10 Responses to “Christians”

  1. Jenny Says:

    I love the post, and it gives me some deep things to ponder today.

    But as a Unitarian Universalist, I would point out that not all UUs consider themselves Christian. Of course, many are Christian, but it is also possible to be a Jewish UU, Atheist UU, Hindu UU, Pagan UU, etc. You are right that UUs wouldn’t be welcome at that singles’ site, though – we don’t believe homosexuality is a sin.

    • arnold zwicky Says:

      Yes, I understand that UUs aren’t necessarily Christians.

      The whole topic of religious affiliations is a terminological morass, a fact that makes posting on it incredibly difficult. UUs fall into a set of what I sometimes call “Christian offshoot” groups — some of which don’t think of themselves as necessarily Christians (though they have histories that link them to Christianity), some of which identify as Christians (though other Christians sometimes deny that they are).

  2. Tané Tachyon Says:

    Earlier this month I saw a play “The Leak Phase” written and directed by one of my children’s friends. Occasionally two of the characters get asked how they met, and give a different outrageous explanation each time — “Christian Mingle” was one of these.
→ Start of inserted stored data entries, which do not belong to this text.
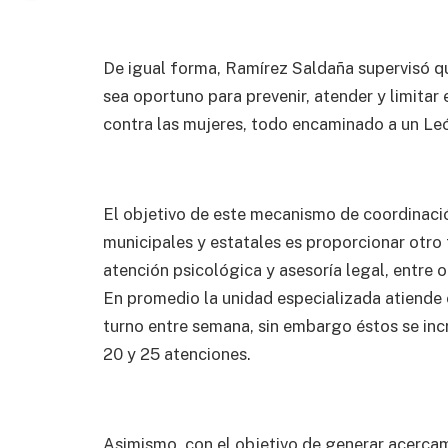
De igual forma, Ramírez Saldaña supervisó q
sea oportuno para prevenir, atender y limitar 
contra las mujeres, todo encaminado a un Leó
El objetivo de este mecanismo de coordinació
municipales y estatales es proporcionar otro t
atención psicológica y asesoría legal, entre o
En promedio la unidad especializada atiende e
turno entre semana, sin embargo éstos se in
20 y 25 atenciones.
Asimismo, con el objetivo de generar acercam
    Here in Santa Cruz I get very used to many of the local Christian churches (and of course local non-Christian religious/spiritual organizations as well) marching in the Pride Parade, making a point of having LGBT-welcoming/inclusive statements on their web sites, and hosting things like PFLAG meetings and SF Gay Men’s Chorus concerts and meetings for my (sadly defunct in both cases) LGBT chorus and LGBT square-dancing group. Not that this has much effect on all the extreme fundamentalists on the rampage all over the country these days. 🙁

  3. Victor Steinbok Says:

    There is an added irony to ChristianMingle.com

    JewishMingle.com used to be run–from what I’ve been told–by a Mormon group that owned a whole bunch of “Mingles”. It was later sold to JDate.com. Interestingly, there were quite a few Evangelicals on JewishMingle as well and they were not looking for each other.

  4. Julian Lander Says:

    And there’s a whole other linguistic issue here on the meaning of the term “orthodox Christian.” To me, it means a member of the Greek or Russian Orthodox churches, and possibly some others (I’m not sure what defines “orthodox” in this sense, so I accept self-description), but I’m pretty sure that’s not what Oran Smith, quoted in your quotation from the New York TImes about MItt Romney and Mormonism, meant.

  5. mollymooly Says:

    I guess you intended the parenthetical “Roman Catholics or Orthodox Catholics” as a gloss merely for that instance of “Catholic”, a word which is of course also contentious (as is “Roman Catholic”).

    The Wikipedia page “Church of Christ” has an impressive list of different bodies,many Mormon, of that name.

  6. Rebecca Says:

    Very interesting article. Fascinating discussion of fine grained distinctions of the term “Christianity”.
    Well done on mentioning that Evangelicals have a high regard for biblical authority, and pointing out that this means treating the Bible as the Word of God.
    I would just like to gently point out that “A high regard for biblical authority” is not identical with “interpreting [the Bible] “literally””. The Bible contains a wide variety of literary formats, such as poems, narratives, exhortations, letters and so on. Not all of them should be interpreted as prescriptive ways of living.